Disable parameters which remove Alerts from Situations and discard Situations which are poorly correlated. Start with
sig_alert_horizon
set to 0.1 (to prevent any outliers from being pruned) andspread_cutoff
set to a high value (to prevent any clusters from being discarded). Subsequently modify these parameters to reduce Situation size and numbers.

When tuning the system, consider using 'Entropy' seeding and only switching to 'Kmpp' when you are happy with the results. 'Entropy' seeding always produces the same Situations, unlike 'Kmpp' or 'Lloyd', but often not the most appropriate ones. Using 'Entropy' seeding guarantees you can normally run a dataset once to see if the parameters you have used have given you the desired effect. 'Kmpp' seeding usually produces the best Situations with a moderate number of iterations.

The K in Kmeans indicates the number of seeds AIOps clusters around and the number of Situations which are produced. It is calculated using a technique that analyses the dataset to establish the number of independent clusters of events. The calculation is dependent on number of time slices (window), and the effective event rate (after entropy thresholds etc.) which determines the number of unique signatures received in
resolution*window seconds
.
Note
Please note : Moogsoft advises that you start by asking how many tickets/Situations are expected in a day, and you adjust the
resolution/window
parameters to achieve the same number of Situations in a day’s worth of data. The value of k is never greater than thewindow
and the number of unique alerts in the total window, and is often about 80% of this value 
If you are using time and one other component, be prepared to significantly reduce the time metric, as well as, increasing the value of the metric for the other component. For example, assume that you have the following configuration and that you are interested in a series of events that occur over 10 minutes:
components : ["source"] metric : { default : [1,1000000] }
The time spread of the cluster you are interested is 600 seconds. If you have increased the metric a lot on the source component, your cluster may contain a single value for source (or very closely related values). Therefore, the cluster spread value will be generated largely or entirely by the event time component. Kmeans solutions that split this set of events into more than one cluster are preferred over those that keep them in a single cluster. If you use default metrics [1,1], the clustering will mostly be primarily driven by time.
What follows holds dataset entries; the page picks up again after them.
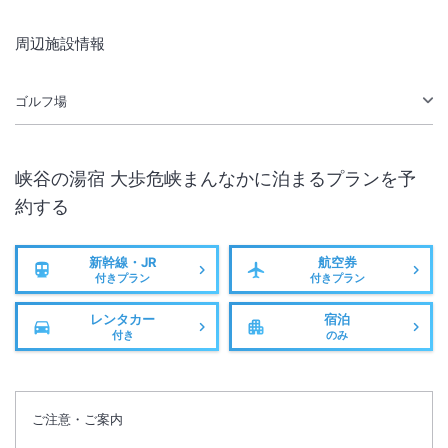
周辺施設情報
ゴルフ場
峡谷の湯宿 大歩危峡まんなか
に泊まるプランを予
約する
新幹線・JR
航空券
付きプラン
付きプラン
レンタカー
宿泊
付き
のみ
ご注意・ご案内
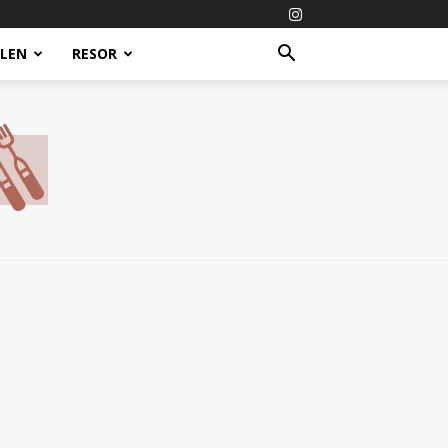
ALEN
RESOR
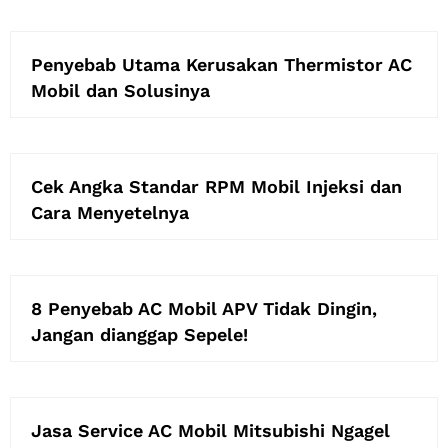
Penyebab Utama Kerusakan Thermistor AC
Mobil dan Solusinya
Cek Angka Standar RPM Mobil Injeksi dan
Cara Menyetelnya
8 Penyebab AC Mobil APV Tidak Dingin,
Jangan dianggap Sepele!
Jasa Service AC Mobil Mitsubishi Ngagel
The metrics that you use may affect the
spread_cutoff
. If you increase a metric it may be necessary to increase the spread cutoff by quite a large amount (up to the square root of the increase of the metric).

It is the square root of the metric that is applied to a component. If you increase a metric for a component from 1 to 100, you emphasise the effect of that component on the resulting clusters by a factor of 10.

Do not vary more than one configuration parameter at a time.
 Start with small data sets and limited (i.e., time plus one other) components before increasing the size and, or, complexity of your solution.